Sugar is the food for the yeast and bacteria, which gets converted into alcohol, carbon dioxide and, through further reactions, into acetic acid giving the distinctive tangy flavour. The amount of sugar and control of the fermentation process will determine how much alcohol is produced and also how much residual sweetness remains after fermentation. The residual sweetness balances the acetic acid and will vary based on recipe or personal preference. Sugar can come from basic cane sugar, or another sugar source such as honey or fruit. Fruit additions are common in many commercial or homebrewed versions for extra complexity and to introduce additional interesting flavours – and often to somewhat mask the base flavour of the kombucha.
Is Kombucha good for you?
In the world of natural remedies kombucha has often been touted as some kind of miracle drink with some even going so far as to suggest it can cure cancer. The fact is that there are almost no human studies on the benefits of kombucha. It is however (mostly) made from green tea and contains a range of bacteria which may have a probiotic function and there is a wealth of research on the health benefits of these. Studies suggest drinking green tea can reduce cholesterol, help control blood sugar, and reduce the risk of certain cancers. Diversity in gut biome has been linked to many ailments including heart disease, cancer, depression and dementia.
The interactions in this regard are complex and much still needs to be understood, especially about improving the gut biome. It is unlikely that simply supplementing with probiotics will make significant differences. Probiotics do however assist with digestion, inflammation and weight loss. It’s fair to expect that kombucha would deliver some of the same health benefits but it is far from certain and limited in its potential. Importantly, the strains of bacteria in kombucha are different to those in most medical probiotics, so kombucha should not be seen as a replacement for these supplements.
It’s important to be aware of the potential risks involved as well. As with all fermentations, there is a risk of the batch getting infected which could make you very sick if you consume it. To mitigate this you could buy your kombucha from a reputable brewer or, if you are keen to make your own, be sure to do sufficient research to understand the process and potential problems and to undertake and monitor your brewing closely.

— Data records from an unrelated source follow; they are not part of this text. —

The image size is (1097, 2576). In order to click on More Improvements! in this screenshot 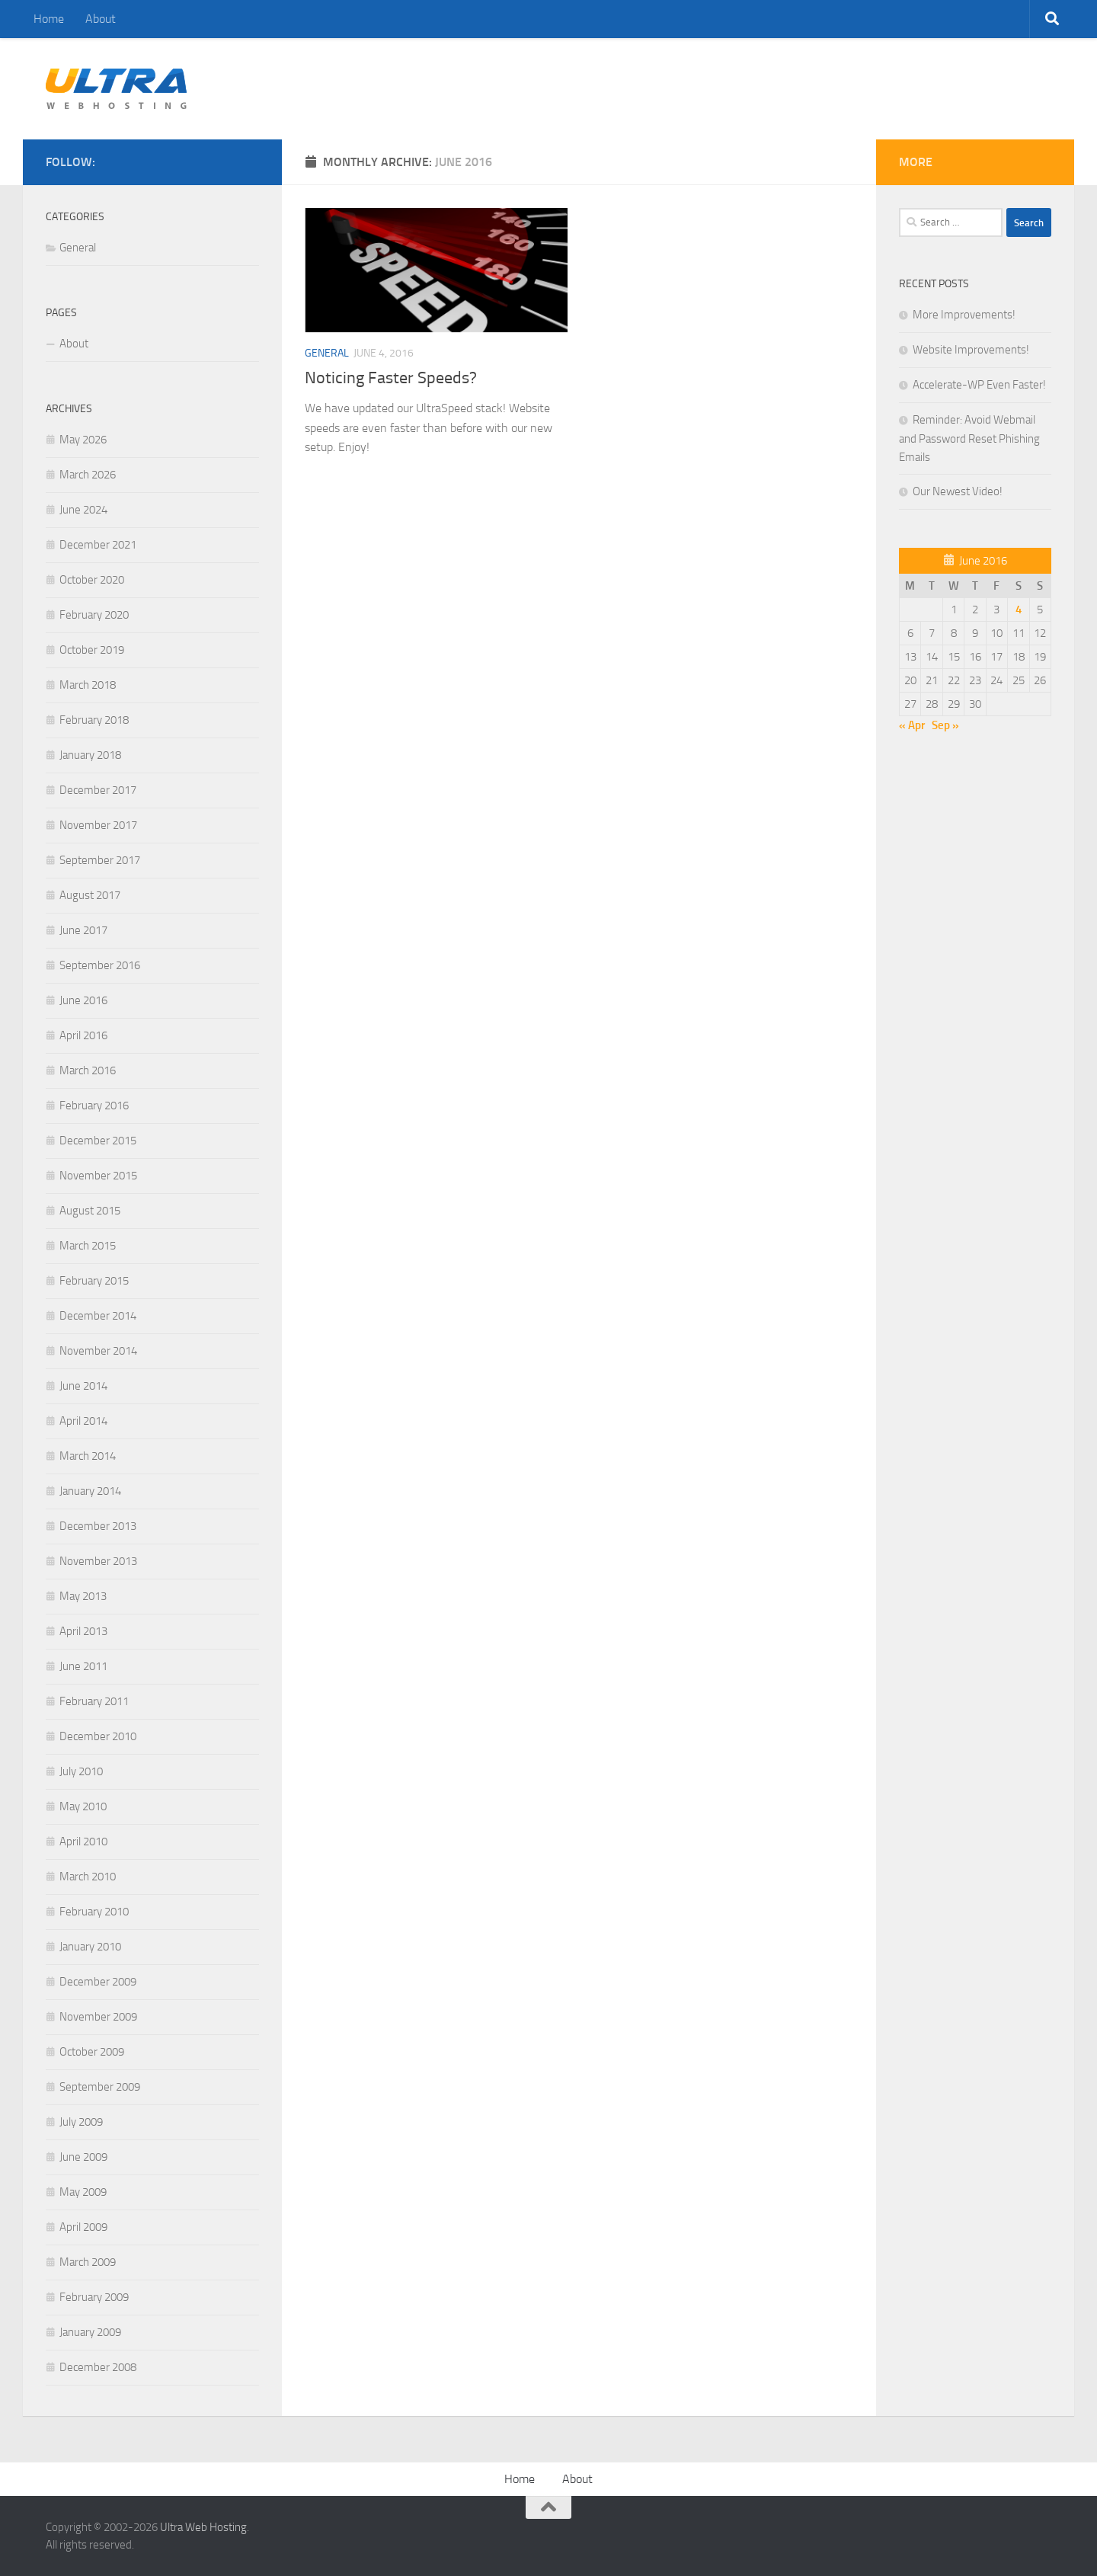 , I will do `click(964, 315)`.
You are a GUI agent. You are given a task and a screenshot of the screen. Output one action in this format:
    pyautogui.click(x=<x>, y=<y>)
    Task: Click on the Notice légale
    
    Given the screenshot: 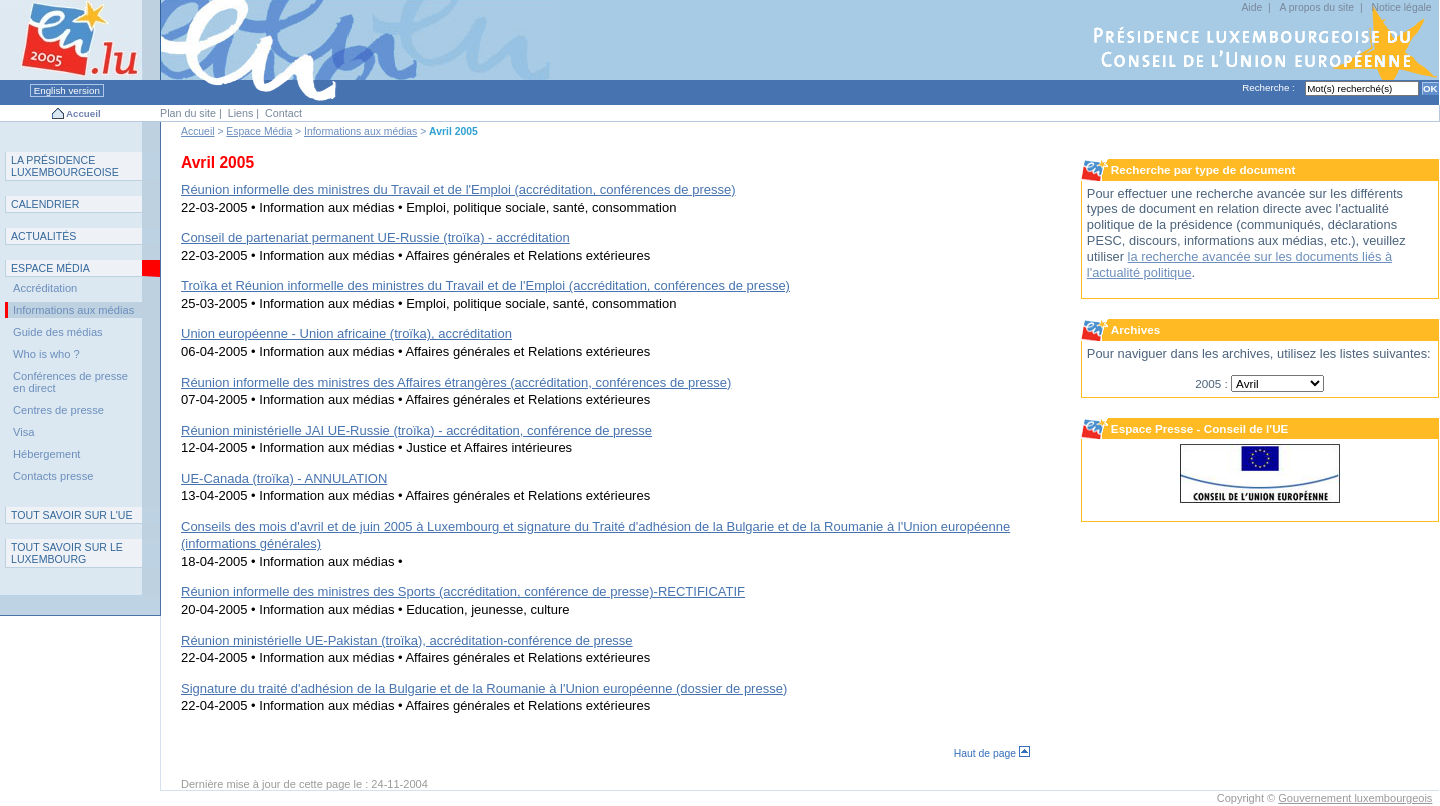 What is the action you would take?
    pyautogui.click(x=1401, y=7)
    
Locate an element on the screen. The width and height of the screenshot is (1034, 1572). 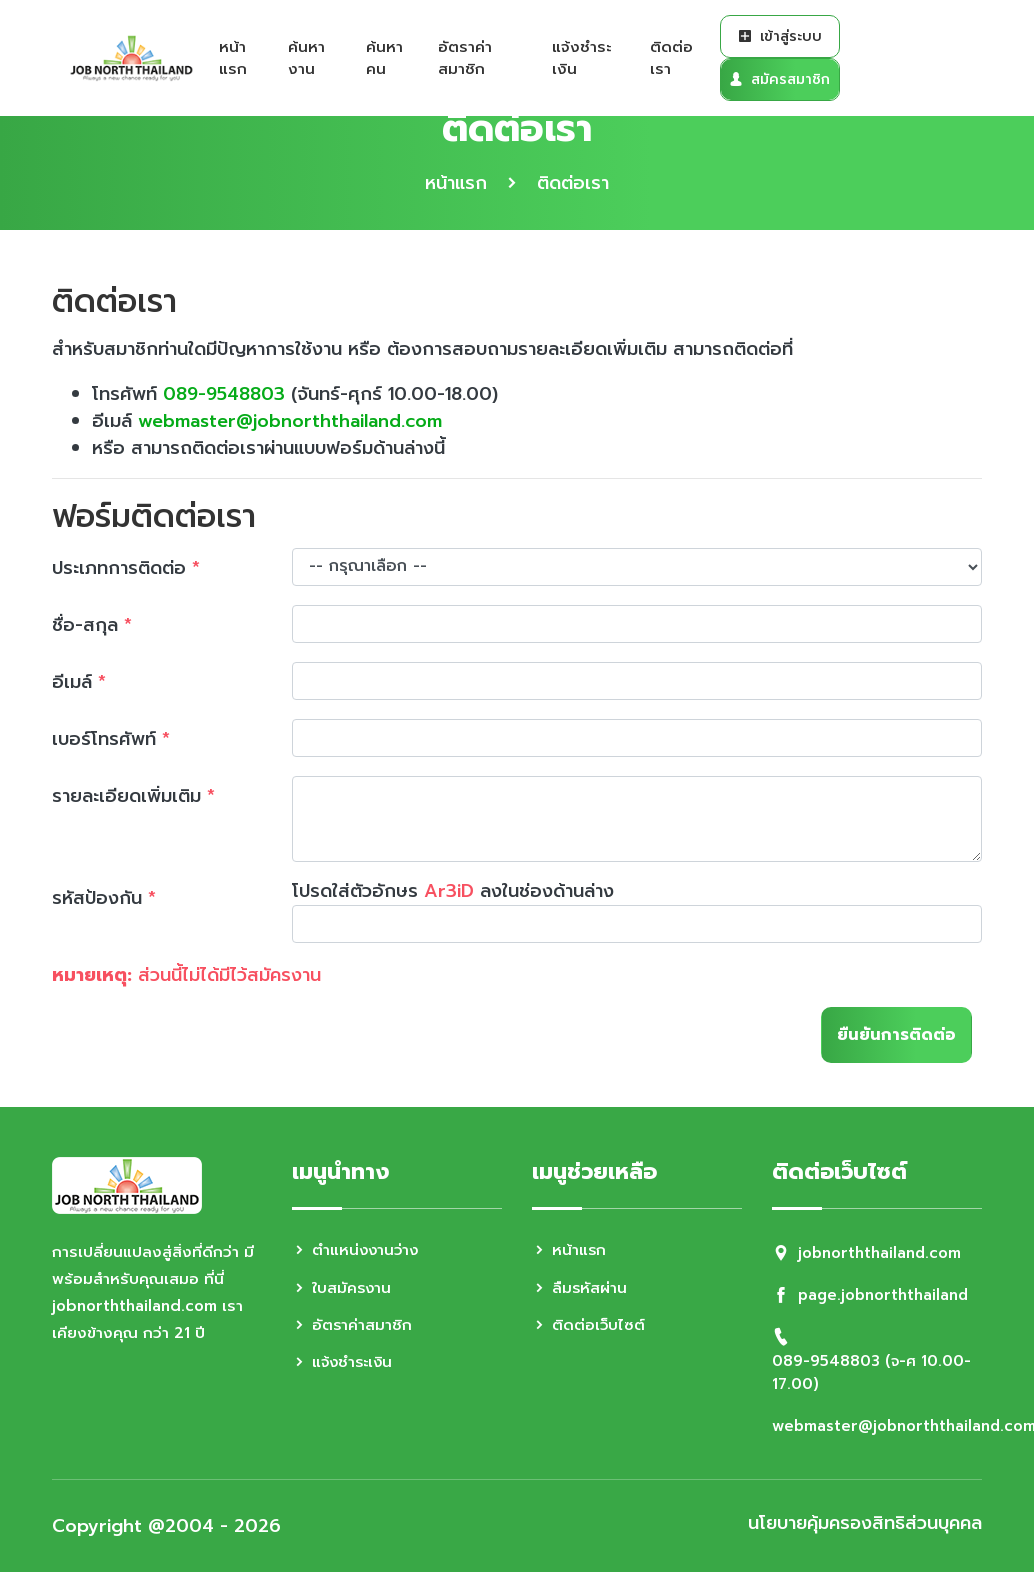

Remember that, since this is a fermented product, it will contain some alcohol. For most commercial versions this will be less than 0.5% which is basically non-alcoholic but this can go up to as much as 3% ABV for home brewed batches. One final consideration is the acidity of kombucha which can cause acidosis if consumed in excess or by regularly drinking over-fermented product (with too much acetic acid). All of these potential risks are easy to manage, and the brewing of kombucha is a very simple process, so don’t be discouraged from trying to brew your own. As with all home cooking doing it yourself means complete control to tailor the flavours to your own preferences.
Why is it so delicious?
Given the refreshing and satisfying yet complex flavour profile kombucha is a great alternative to alcoholic drinks even showing good potential to pair with food. Also, with its relatively low sugar content, kombucha is a great alternative to soft drinks. It may not be the miracle cure some have claimed, but it is a wonderful and versatile drink and once you have acquired the taste for it you find yourself craving its sweet and tangy flavours.